SUKABUMIUPDATE.com - Kasus diblokirnya rekening milik koordinator Aliansi Masyarakat Pati Bersatu (AMPB) Supriyono alias Mas Botok tengah menjadi sorotan publik, termasuk selebriti Tanah Air.
Sebelumnya, Mas Botok mengaku bahwa rekening Bank Mandiri miliknya dan akun TikTok nya telah diblokir menjelang rencana aksi demonstrasi di depan Gedung DPR RI pada 27 Agustus 2026.
Mas Botok juga mengatakan bahwa ada saldo sekitar Rp. 80 juta yang merupakan dana dari Aliansi Masyarakat Pati Bersatu. Namun, karena terblokir ia tidak bisa mengakses uang tersebut dan dananya bertuliskan Rp. 0.
Hal tersebut langsung memancing beragam reaksi dari masyarakat Tanah Air maupun selebriti, termasuk Jefri Nichol yang mempertanyakan maksud dari pemblokiran rekening tersebut.
Apalagi pemblokiran bertepatan dengan aksi demonstrasi di depan Gedung DPR RI pada 27 Agustus 2026. Jefri Nichol merasa situasi saat ini cukup menyeramkan karena bank negara bisa diakses dan disuruh blokir oleh terduga aparat negara.
Baca Juga: Manchester City Siapkan Rp2 Triliun untuk Datangkan Ayyoub Bouaddi dari Lille
Ungkapan itu dituangkan oleh aktor kelahiran 15 Januari 1999 melalui akun Thread pribadinya pada Minggu, 23 Agustus 2026. Ia menyinggung bahwa ada seseorang yang tengah mengawasi.
“Serem banget Bank Mandiri bisa disuruh sama aparat blokir rekening aktivis dari Pati yang lagi mau demo tanggal 27 di Jakarta nanti. Mereka bisa akses apa lagi ya...? Big brother is watching you” tulis Jefri dikutip pada Senin, (24/08/2026).
Aktor pemain film Jakarta vs Everybody itu menilai bahwa pemblokiran rekening tersebut berpotensi untuk membungkam para aktivis sebelum menggelar aksi demonstrasi nanti.

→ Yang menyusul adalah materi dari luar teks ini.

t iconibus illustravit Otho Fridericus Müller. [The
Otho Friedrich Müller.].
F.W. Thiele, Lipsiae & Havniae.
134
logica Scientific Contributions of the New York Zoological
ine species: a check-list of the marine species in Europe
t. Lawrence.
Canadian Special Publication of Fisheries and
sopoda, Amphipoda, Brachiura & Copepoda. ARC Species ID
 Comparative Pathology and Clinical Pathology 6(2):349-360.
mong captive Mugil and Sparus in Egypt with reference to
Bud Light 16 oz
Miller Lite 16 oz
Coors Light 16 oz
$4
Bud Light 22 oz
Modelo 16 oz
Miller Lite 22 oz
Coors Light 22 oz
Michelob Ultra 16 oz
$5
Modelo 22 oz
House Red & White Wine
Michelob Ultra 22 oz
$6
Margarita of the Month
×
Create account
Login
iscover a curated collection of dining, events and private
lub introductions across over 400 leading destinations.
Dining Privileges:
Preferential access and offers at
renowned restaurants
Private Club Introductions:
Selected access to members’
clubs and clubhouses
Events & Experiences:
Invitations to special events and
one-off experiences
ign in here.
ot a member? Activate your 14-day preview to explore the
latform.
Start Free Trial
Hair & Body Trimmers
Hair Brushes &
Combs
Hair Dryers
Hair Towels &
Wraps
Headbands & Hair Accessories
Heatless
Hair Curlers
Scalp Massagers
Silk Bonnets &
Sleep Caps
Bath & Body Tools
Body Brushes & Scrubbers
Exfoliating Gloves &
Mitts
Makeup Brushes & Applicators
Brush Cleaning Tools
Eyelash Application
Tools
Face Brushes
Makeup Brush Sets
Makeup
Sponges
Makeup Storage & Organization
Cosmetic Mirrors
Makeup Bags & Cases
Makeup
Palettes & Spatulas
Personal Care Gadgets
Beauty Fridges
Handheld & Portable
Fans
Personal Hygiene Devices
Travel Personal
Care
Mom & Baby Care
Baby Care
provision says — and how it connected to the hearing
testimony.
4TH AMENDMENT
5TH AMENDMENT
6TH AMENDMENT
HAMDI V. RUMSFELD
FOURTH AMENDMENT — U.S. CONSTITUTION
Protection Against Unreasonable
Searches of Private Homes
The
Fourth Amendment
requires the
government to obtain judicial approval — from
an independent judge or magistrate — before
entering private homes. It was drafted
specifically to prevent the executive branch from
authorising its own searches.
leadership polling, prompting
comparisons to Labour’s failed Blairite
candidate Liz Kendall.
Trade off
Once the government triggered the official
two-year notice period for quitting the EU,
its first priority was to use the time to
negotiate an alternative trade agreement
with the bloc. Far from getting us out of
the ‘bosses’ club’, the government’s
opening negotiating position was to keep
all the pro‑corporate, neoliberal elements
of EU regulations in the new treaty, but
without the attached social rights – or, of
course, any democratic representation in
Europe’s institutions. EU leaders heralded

“Btw aktivisnya belum juga demo tapi udah dibungkam aja pake cara diabisin rekeningnya. hebat sekali ya uang pajak kita dipake buat nindes aktivis,” lanjutnya.

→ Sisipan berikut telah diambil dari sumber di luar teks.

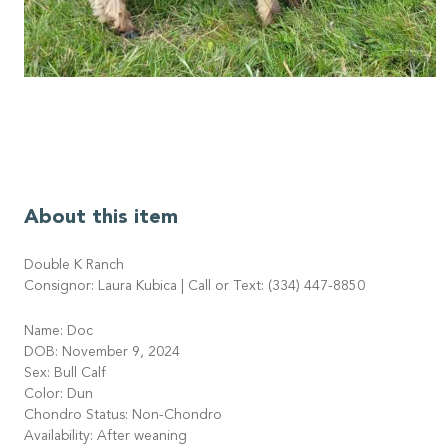
About this item
Double K Ranch
Consignor: Laura Kubica | Call or Text: (334) 447-8850
Name: Doc
DOB: November 9, 2024
Sex: Bull Calf
Color: Dun
Chondro Status: Non-Chondro
Availability: After weaning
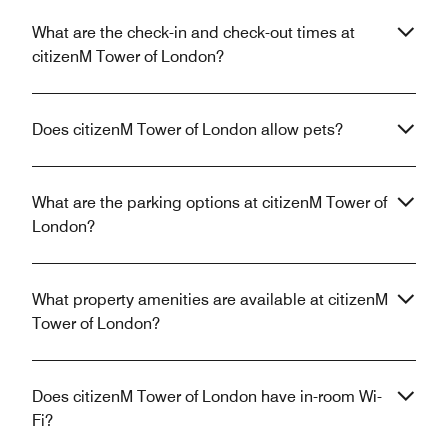
What are the check-in and check-out times at
citizenM Tower of London?
Does citizenM Tower of London allow pets?
What are the parking options at citizenM Tower of
London?
What property amenities are available at citizenM
Tower of London?
Does citizenM Tower of London have in-room Wi-
Fi?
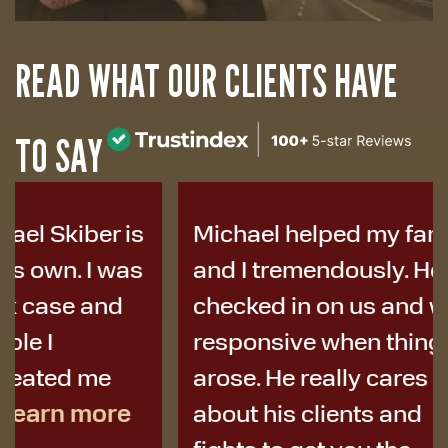
READ WHAT OUR CLIENTS HAVE
TO SAY
Michael helped my family
I was i
and I tremendously. He
years a
checked in on us and was
to Micha
responsive when things
colleag
arose. He really cares
best de
about his clients and
I didn’t 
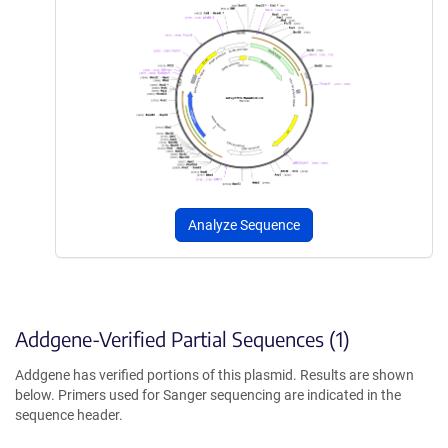
Analyze Sequence
Addgene-Verified Partial Sequences (1)
Addgene has verified portions of this plasmid. Results are shown
below. Primers used for Sanger sequencing are indicated in the
sequence header.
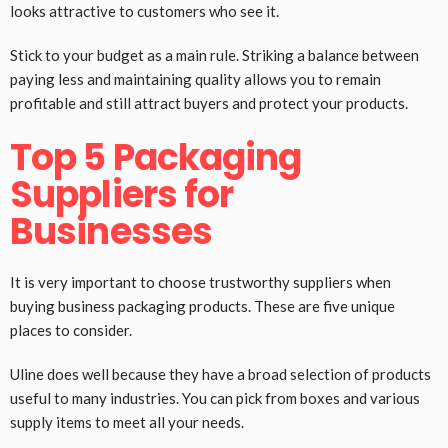
looks attractive to customers who see it.
Stick to your budget as a main rule. Striking a balance between
paying less and maintaining quality allows you to remain
profitable and still attract buyers and protect your products.
Top 5 Packaging
Suppliers for
Businesses
It is very important to choose trustworthy suppliers when
buying business packaging products. These are five unique
places to consider.
Uline does well because they have a broad selection of products
useful to many industries. You can pick from boxes and various
supply items to meet all your needs.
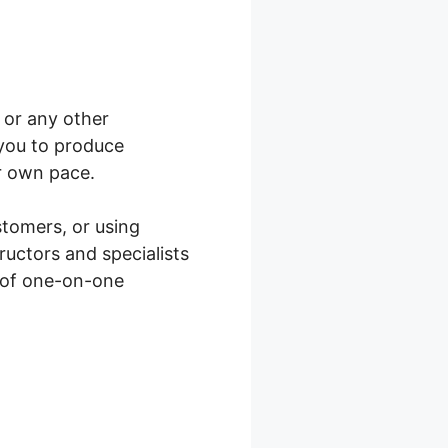
, or any other
 you to produce
r own pace.
stomers, or using
ructors and specialists
s of one-on-one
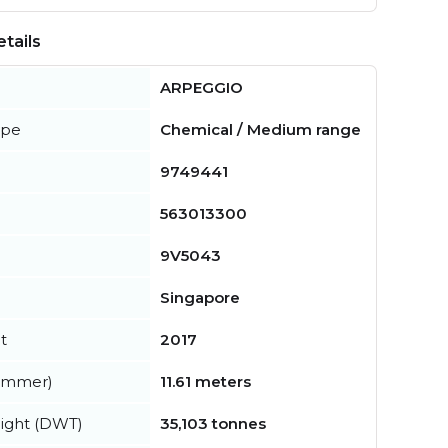
tails
ARPEGGIO
ype
Chemical / Medium range
9749441
563013300
9V5043
Singapore
t
2017
summer)
11.61 meters
ight (DWT)
35,103 tonnes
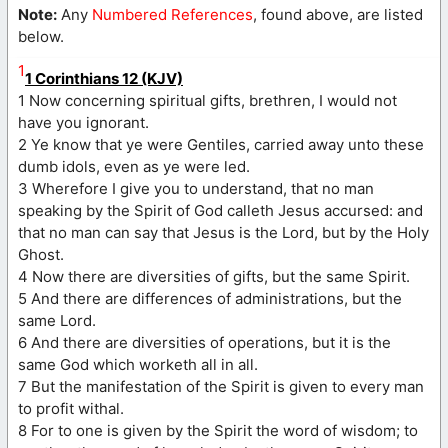
Note:
Any
Numbered References
, found above, are listed
below.
1
1 Corinthians 12 (KJV)
1 Now concerning spiritual gifts, brethren, I would not
have you ignorant.
2 Ye know that ye were Gentiles, carried away unto these
dumb idols, even as ye were led.
3 Wherefore I give you to understand, that no man
speaking by the Spirit of God calleth Jesus accursed: and
that no man can say that Jesus is the Lord, but by the Holy
Ghost.
4 Now there are diversities of gifts, but the same Spirit.
5 And there are differences of administrations, but the
same Lord.
6 And there are diversities of operations, but it is the
same God which worketh all in all.
7 But the manifestation of the Spirit is given to every man
to profit withal.
8 For to one is given by the Spirit the word of wisdom; to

Unggahan tersebut langsung menuai beragam reaksi dari netizen. Beberapa pengguna mendukung pernyataan Jefri Nichol karena dinilai berani mengangkat isu tersebut yang bersangkutan dengan kebebasan menyampaikan pendapat.
Tak hanya itu, sejumlah netizen juga memposting foto guntingan kartu debit milik bank tersebut sebagai bentuk kekecewaan. Bahkan, ada yang berencana untuk menutup akun karena sudah tidak bisa dipercaya lagi.

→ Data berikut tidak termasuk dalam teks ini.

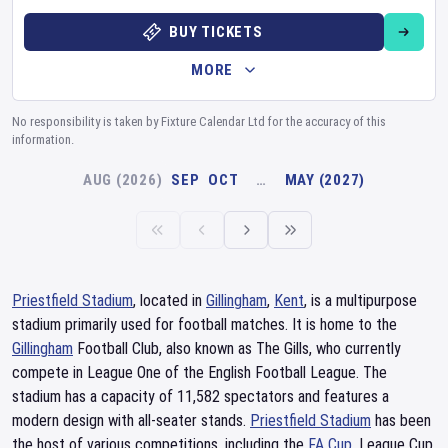
BUY TICKETS
MORE
No responsibility is taken by Fixture Calendar Ltd for the accuracy of this
information.
AUG (2026)
SEP
OCT
…
MAY (2027)
Priestfield Stadium
, located in
Gillingham
,
Kent
, is a multipurpose
stadium primarily used for football matches. It is home to the
Gillingham
Football Club, also known as The Gills, who currently
compete in League One of the English Football League. The
stadium has a capacity of 11,582 spectators and features a
modern design with all-seater stands.
Priestfield Stadium
has been
the host of various competitions, including the
FA Cup
, League Cup,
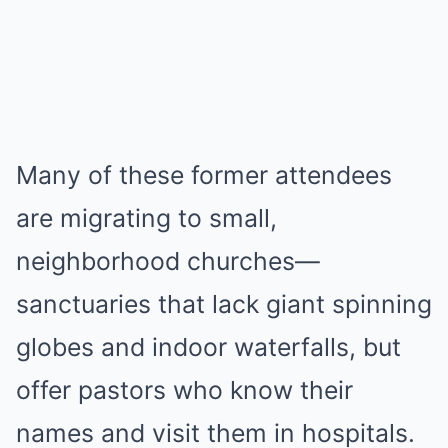
Many of these former attendees
are migrating to small,
neighborhood churches—
sanctuaries that lack giant spinning
globes and indoor waterfalls, but
offer pastors who know their
names and visit them in hospitals.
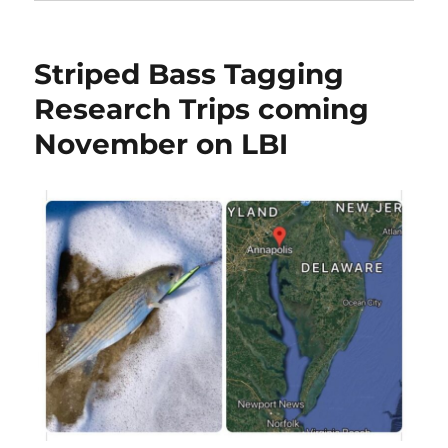
Striped Bass Tagging
Research Trips coming
November on LBI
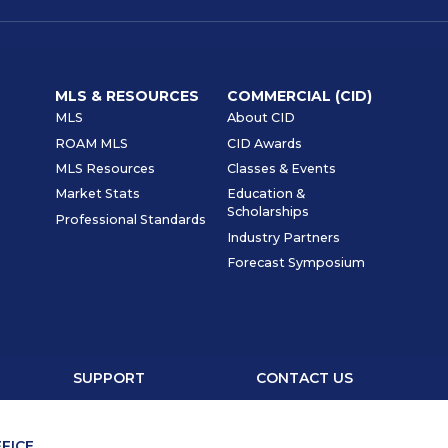
MLS & RESOURCES
COMMERCIAL (CID)
MLS
About CID
ROAM MLS
CID Awards
MLS Resources
Classes & Events
Market Stats
Education &
Scholarships
Professional Standards
Industry Partners
Forecast Symposium
SUPPORT
CONTACT US
FICE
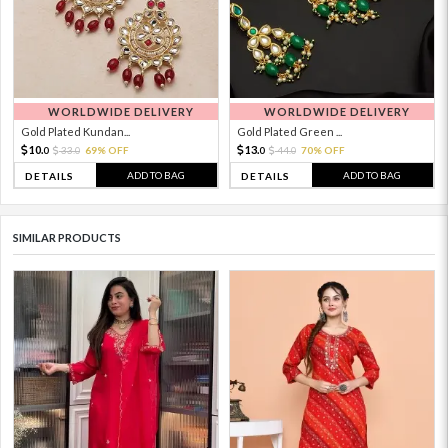
WORLDWIDE DELIVERY
WORLDWIDE DELIVERY
Gold Plated Kundan...
Gold Plated Green ...
10.
13.
33.
69% OFF
44.
70% OFF
0
0
0
0
ADD TO BAG
ADD TO BAG
DETAILS
DETAILS
SIMILAR PRODUCTS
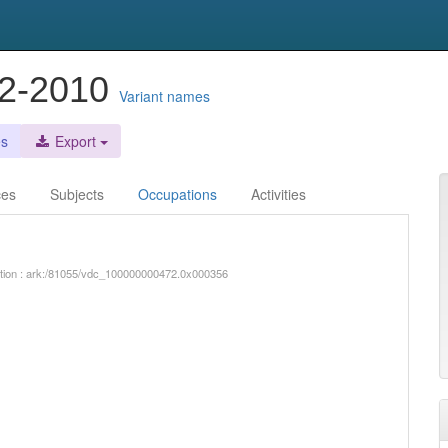
42-2010
Variant names
es
Export
ces
Subjects
Occupations
Activities
iption : ark:/81055/vdc_100000000472.0x000356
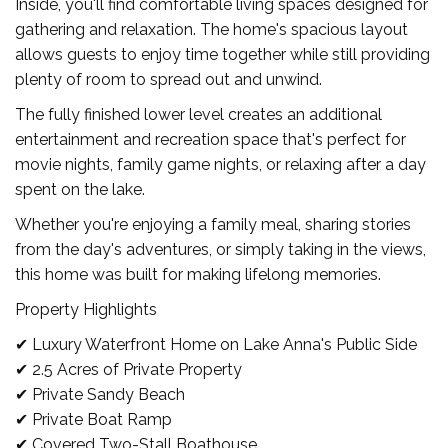
Inside, you'll find comfortable living spaces designed for
gathering and relaxation. The home's spacious layout
allows guests to enjoy time together while still providing
plenty of room to spread out and unwind.
The fully finished lower level creates an additional
entertainment and recreation space that's perfect for
movie nights, family game nights, or relaxing after a day
spent on the lake.
Whether you're enjoying a family meal, sharing stories
from the day's adventures, or simply taking in the views,
this home was built for making lifelong memories.
Property Highlights
✔ Luxury Waterfront Home on Lake Anna's Public Side
✔ 2.5 Acres of Private Property
✔ Private Sandy Beach
✔ Private Boat Ramp
✔ Covered Two-Stall Boathouse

Baca Juga: Manchester City Siapkan Rp2 Triliun untuk Datangkan Ayyoub Bouaddi dari Lille
Sementara itu, Bank Mandiri memberikan keterangan mengenai pemblokiran rekening milik Supriyono. Salah satu bank negara itu menyatakan bahwa tindakan tersebut dilakukan atas permintaan aparat penegak hukum.
“Dapat kami sampaikan, Bank Mandiri memohon maaf atas ketidaknyamanan yang ditimbulkan kepada nasabah terkait pemblokiran rekening. Pemblokiran tersebut merupakan tindak lanjut atas permintaan aparat penegak hukum dan telah dilakukan sesuai prosedur serta ketentuan yang berlaku. Bank Mandiri berkomitmen untuk terus mengedepankan prinsip GCG, kepatuhan, dan kehati-hatian dalam menjalankan layanan perbankan” kata Adhika dikutip dari X @folkative pada Senin, (24/08/2026).